脅されてもなお
「……っ」
アレアはリガルナの言葉に動揺しつつも、「消えろ」と冷たく突き放された事にそれまで感じていた喜びを飛び越えて急速に悲しくなり、こみ上げる涙を堪えるまもなくその頬にポロポロと涙をこぼした。
何もかも拒絶するような言動が、酷く心に突き刺さる。まるで、叔母がいつも投げかけてくるような辛辣な言葉に聞こえてしまった。
声もなく泣き出してしまったアレアの姿を目の当たりにして、驚いたのはリガルナの方だった。
なぜ泣く必要がある? 自分の姿を見て臆さない人間などいるはずはない。だとしたら恐怖のあまり泣き出したと言うのだろうか? しかし、そんな風にも見えない……。もしや、この涙にも裏があるんじゃないだろうか?
リガルナは酷く動揺しながらも、無意識にもそう勘ぐってしまう。
「……すみません」
長い沈黙を守っていたアレアは顔を伏せてこぼれ落ちる涙もそのままに、口を開いた。
「一人でここを離れる事は、出来ません……」
「……」
突き刺さるような冷たい視線を感じながら、アレアは恐怖に声を震わせてそう言った。
ここが一体どこで、どんな場所にいるのか全く分からない状況の中に置かれていて、しかもそれを確認する術もない内から「出て行け」と言われても、出て行けるはずが無い。

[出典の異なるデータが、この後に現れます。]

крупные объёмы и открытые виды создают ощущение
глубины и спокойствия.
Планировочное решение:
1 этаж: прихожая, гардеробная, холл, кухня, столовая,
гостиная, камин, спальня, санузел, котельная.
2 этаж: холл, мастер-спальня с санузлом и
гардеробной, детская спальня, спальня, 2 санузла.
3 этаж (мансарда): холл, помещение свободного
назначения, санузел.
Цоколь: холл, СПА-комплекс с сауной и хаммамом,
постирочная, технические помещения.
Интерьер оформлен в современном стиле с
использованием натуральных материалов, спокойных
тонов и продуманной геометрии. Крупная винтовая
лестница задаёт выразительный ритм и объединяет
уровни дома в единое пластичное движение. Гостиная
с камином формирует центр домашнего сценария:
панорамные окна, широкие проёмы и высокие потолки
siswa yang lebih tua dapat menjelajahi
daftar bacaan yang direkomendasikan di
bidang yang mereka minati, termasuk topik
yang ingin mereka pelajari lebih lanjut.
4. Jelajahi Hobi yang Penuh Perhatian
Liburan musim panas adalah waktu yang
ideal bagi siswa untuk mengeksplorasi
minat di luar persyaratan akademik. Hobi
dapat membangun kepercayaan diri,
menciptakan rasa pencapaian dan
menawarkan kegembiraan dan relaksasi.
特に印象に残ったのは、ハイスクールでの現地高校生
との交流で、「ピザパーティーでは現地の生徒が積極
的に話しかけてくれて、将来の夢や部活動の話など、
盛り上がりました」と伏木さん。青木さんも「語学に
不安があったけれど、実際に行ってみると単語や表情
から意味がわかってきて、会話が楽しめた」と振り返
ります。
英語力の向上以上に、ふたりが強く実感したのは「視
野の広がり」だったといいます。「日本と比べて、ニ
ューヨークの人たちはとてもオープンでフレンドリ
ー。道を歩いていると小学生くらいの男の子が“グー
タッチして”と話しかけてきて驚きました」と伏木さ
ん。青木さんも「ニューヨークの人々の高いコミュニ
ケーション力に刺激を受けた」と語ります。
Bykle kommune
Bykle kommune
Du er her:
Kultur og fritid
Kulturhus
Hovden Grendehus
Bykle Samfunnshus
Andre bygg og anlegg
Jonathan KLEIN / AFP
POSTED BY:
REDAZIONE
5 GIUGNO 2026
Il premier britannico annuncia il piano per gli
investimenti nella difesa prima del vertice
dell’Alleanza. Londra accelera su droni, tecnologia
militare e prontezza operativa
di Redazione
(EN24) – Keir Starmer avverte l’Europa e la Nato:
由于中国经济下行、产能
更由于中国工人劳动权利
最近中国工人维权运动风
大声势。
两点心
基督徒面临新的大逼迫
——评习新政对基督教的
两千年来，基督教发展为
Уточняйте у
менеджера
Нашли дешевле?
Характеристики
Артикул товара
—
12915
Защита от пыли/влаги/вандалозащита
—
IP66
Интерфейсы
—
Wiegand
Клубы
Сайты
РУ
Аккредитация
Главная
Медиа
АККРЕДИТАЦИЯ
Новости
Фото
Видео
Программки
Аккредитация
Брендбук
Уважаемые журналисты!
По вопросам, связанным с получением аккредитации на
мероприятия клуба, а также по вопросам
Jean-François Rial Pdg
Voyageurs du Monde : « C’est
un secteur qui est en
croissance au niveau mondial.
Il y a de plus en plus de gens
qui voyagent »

ここを一人では出て行かない。そう呟いたアレアの言葉に、リガルナの表情がピクリと動いた。
「……っ!?」
リガルナはギロリと睨みを利かせ、胸の中に湧き上がる苛立ちのまま腕を伸ばし、勢い良くアレアの首を手で掴んだ。そして背後の岩にその体を叩きつけるように押し付ける。
「あっ……く……っ」
無防備だったアレアは強かに背を岩にぶつけ、ギリギリと喉元を締め上げられて息苦しさを覚える。
あまりに突然の出来事にアレアは錯乱状態だった。
震える手で自分の首にかかってるリガルナの腕に触れた。まるで容赦の無い締め付けに、アレアは苦しげに呻きもがく。

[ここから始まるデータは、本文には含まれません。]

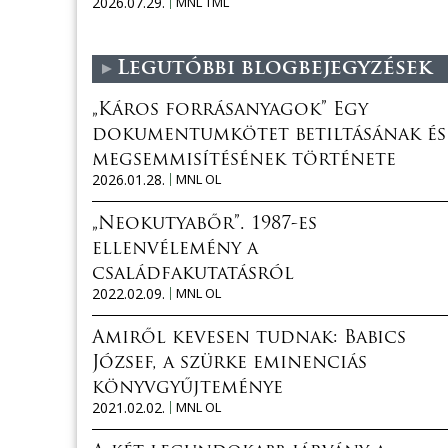
2026.07.29.
MNL TML
Legutóbbi blogbejegyzések
„Káros forrásanyagok” Egy
dokumentumkötet betiltásának és
megsemmisítésének története
2026.01.28.
MNL OL
„Neokutyabőr”. 1987-es
ellenvélemény a
családfakutatásról
2022.02.09.
MNL OL
Amiről kevesen tudnak: Babics
József, a szürke eminenciás
könyvgyűjteménye
2021.02.02.
MNL OL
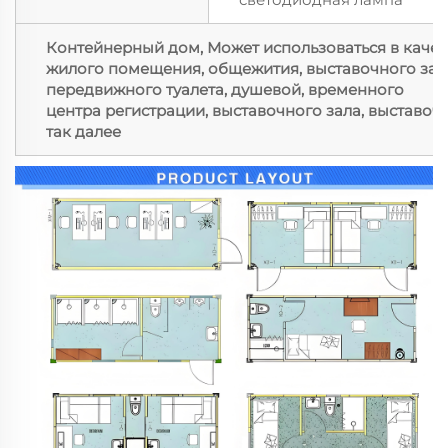
Контейнерный дом, Может использоваться в качес
жилого помещения, общежития, выставочного зала
передвижного туалета, душевой, временного
центра регистрации, выставочного зала, выставоч
так далее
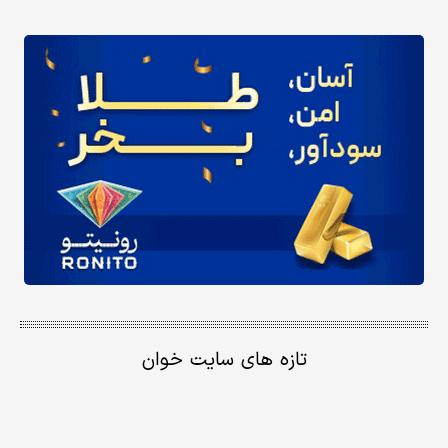
تازه های سایت خوان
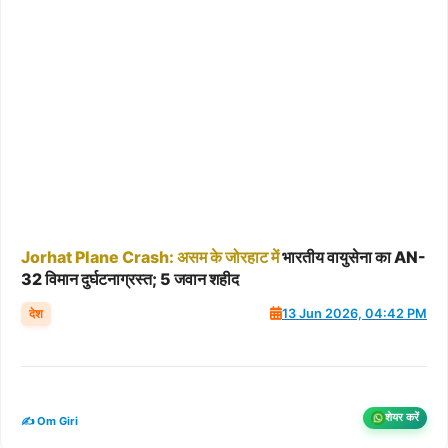
Jorhat
Plane
Crash:
असम
के
जोरहाट
में
भारतीय वायुसेना का AN-
32 विमान दुर्घटनाग्रस्त; 5 जवान शहीद
देश
13 Jun 2026, 04:42 PM
शेयर करें
✍️ Om Giri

「……生かした状態で逃がしてやると言っているんだ。くだらない事を言っている暇があるなら、とっとと俺の前から消えろ!」
更にきつく締め上げてくるリガルナの手に、アレアはきつく目を閉じ恐怖から冷や汗を流しながら身動きが取れない。
「それとも、死にたいなら望み通りにしてやろうか?」
アレアはその言葉にきつく目を閉じたまま首を左右に振った。
死にたくはない。自分は生きるためにあの家を飛び出したのだ。だが、この先どう生きて行けばいいのか分からないのも事実。不安でたまらない中で助けてくれたのだろう彼が追い出そうとする事に困惑と、無意識にも縋りつきたくなっている気持ちが本音だった。

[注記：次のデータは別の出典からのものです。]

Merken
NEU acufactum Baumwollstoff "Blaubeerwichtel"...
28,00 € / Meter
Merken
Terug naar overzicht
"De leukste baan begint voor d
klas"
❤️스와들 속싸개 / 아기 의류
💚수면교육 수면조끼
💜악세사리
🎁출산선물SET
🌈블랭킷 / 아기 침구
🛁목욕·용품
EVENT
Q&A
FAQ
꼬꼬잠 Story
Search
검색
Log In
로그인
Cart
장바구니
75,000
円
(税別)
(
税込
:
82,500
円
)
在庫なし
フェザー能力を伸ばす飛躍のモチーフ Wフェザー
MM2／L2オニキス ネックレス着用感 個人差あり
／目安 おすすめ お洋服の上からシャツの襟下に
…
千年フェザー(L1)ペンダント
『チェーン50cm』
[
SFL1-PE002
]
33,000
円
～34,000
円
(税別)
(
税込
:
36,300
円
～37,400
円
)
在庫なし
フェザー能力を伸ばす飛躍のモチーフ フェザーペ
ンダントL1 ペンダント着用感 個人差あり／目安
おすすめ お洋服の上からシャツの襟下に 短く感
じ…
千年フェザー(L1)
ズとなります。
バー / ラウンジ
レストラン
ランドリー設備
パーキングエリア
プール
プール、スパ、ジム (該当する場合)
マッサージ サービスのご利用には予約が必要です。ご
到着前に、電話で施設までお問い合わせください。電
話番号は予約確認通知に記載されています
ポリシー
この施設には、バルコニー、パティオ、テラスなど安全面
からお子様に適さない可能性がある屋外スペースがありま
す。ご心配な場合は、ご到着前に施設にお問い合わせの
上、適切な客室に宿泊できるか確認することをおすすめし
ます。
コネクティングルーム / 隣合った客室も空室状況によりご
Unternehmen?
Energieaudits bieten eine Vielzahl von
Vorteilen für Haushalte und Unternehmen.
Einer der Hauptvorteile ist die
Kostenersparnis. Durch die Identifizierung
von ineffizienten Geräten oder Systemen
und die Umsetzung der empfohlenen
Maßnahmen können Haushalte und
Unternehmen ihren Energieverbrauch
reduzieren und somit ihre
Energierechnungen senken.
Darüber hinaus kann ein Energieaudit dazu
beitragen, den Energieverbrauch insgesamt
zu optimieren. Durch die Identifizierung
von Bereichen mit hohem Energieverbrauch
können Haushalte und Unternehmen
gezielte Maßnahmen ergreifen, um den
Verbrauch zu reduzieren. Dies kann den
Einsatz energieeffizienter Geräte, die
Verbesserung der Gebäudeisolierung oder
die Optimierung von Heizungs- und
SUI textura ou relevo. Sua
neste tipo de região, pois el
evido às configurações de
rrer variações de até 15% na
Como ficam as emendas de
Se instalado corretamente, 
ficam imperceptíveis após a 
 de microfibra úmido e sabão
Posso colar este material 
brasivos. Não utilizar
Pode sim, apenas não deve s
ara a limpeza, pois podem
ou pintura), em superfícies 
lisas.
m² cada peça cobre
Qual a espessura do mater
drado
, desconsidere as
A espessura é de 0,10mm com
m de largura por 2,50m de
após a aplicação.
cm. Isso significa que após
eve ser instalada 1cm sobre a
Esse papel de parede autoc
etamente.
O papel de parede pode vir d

だが、こうして安易に首を絞めて殺す事さえ厭わない彼の行動に、アレアはこの人に縋ろうとすることは間違えているのかもしれないと、内心感じていた。
その反応を見たリガルナは彼女の首から無造作に手を離す。
宙に浮くほど持ち上げられていたアレアは力なくドサリと地面にくず折れ、大きくむせこみながらへたり込だ。
「だったら消えろ。すぐにだ」
喉元を押さえ、ポロポロとこぼれ落ちる涙を拭うこともせずにアレアは何度もむせ込んだ。そして悲痛な顔を浮かべたままリガルナを振り返ると、叫びにも似た声で訴えた。
「……一人じゃ、ダメなんですっ!」
「消えろ。目障りだ」
ボロボロと零れ落ちる涙を止められず、酷く悲しくなり嗚咽を漏らしながらアレアはその場に泣き崩れた。
「お前たち人間など信用できない。そう言って俺を人里に連れて下り、殺すつもりなんだろう」
「……!」
アレアには想像もしていなかったその彼の言葉に、目を見開いた。そして俯いていた顔を僅かに上げる。
人里に連れ下ろして、殺す? なぜ、そんな言葉が彼の口から出たのか分からなかったが、彼にはそうなるだけの何かがあると、この一瞬で理解できた。だから頑なに出て行けと言い張り、突き放そうとするのだ……。
リガルナは呆然としてしまったアレアをみやり、フンと鼻を鳴らして背を向ける。
「日の出と共に俺の前から去れ」
「……」
リガルナはそう言い捨てるとその場から立ち去った。
遠のく足音に、アレアは言葉をなくしたまま呆然とその方角を見つめたまま動けなかった。